• _What to produce_
Below are records. Copy every line with "bordelaise" in it.

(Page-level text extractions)
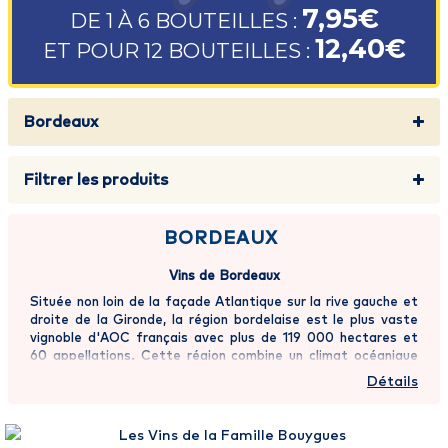
7,95€
DE 1 À 6 BOUTEILLES :
12,40€
ET POUR 12 BOUTEILLES :
Bordeaux
Filtrer les produits
BORDEAUX
Vins de Bordeaux
Située non loin de la façade Atlantique sur la rive gauche et
droite de la Gironde, la région bordelaise est le plus vaste
vignoble d'AOC français avec plus de 119 000 hectares et
60 appellations. Cette région combine un climat océanique
tempéré et des sols plutôt argilo-calcaire. La zone des
Détails
Graves présente des sols spécifiques à base de sables et
de graviers. La région bordelaise peut se diviser en 5
parties: le Médoc, les Graves, l'Entre-Deux-Mers, la Rive
Droite et le Sauternais.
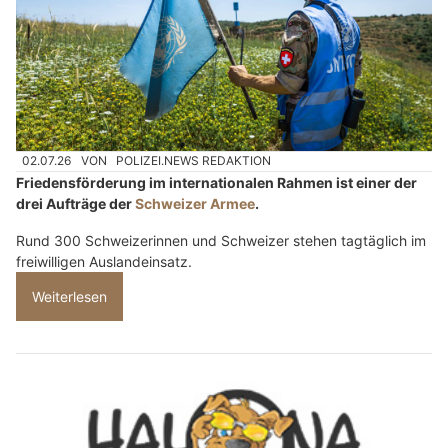
02.07.26
VON
POLIZEI.NEWS REDAKTION
Friedensförderung im internationalen Rahmen ist einer der
drei Aufträge der
Schweizer Armee
.
Rund 300 Schweizerinnen und Schweizer stehen tagtäglich im
freiwilligen Auslandeinsatz.
Weiterlesen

• _Exercise answer_
droite de la Gironde, la région bordelaise est le plus vaste
de graviers. La région bordelaise peut se diviser en 5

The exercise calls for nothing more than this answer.